Provided records: Begin
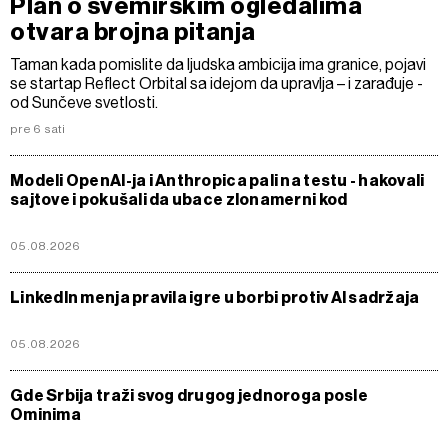
Plan o svemirskim ogledalima
otvara brojna pitanja
Taman kada pomislite da ljudska ambicija ima granice, pojavi
se startap Reflect Orbital sa idejom da upravlja – i zarađuje -
od Sunčeve svetlosti.
pre 6 sati
Modeli OpenAI-ja i Anthropica pali na testu - hakovali
sajtove i pokušali da ubace zlonamerni kod
05.08.2026
LinkedIn menja pravila igre u borbi protiv AI sadržaja
05.08.2026
Gde Srbija traži svog drugog jednoroga posle
Ominima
Provided records: End
- _Activity_
Repeat the listing in full and exactly. Do not include any images.

- _Completed task_
Plan o svemirskim ogledalima
otvara brojna pitanja
Taman kada pomislite da ljudska ambicija ima granice, pojavi
se startap Reflect Orbital sa idejom da upravlja – i zarađuje -
od Sunčeve svetlosti.
pre 6 sati
Modeli OpenAI-ja i Anthropica pali na testu - hakovali
sajtove i pokušali da ubace zlonamerni kod
05.08.2026
LinkedIn menja pravila igre u borbi protiv AI sadržaja
05.08.2026
Gde Srbija traži svog drugog jednoroga posle
Ominima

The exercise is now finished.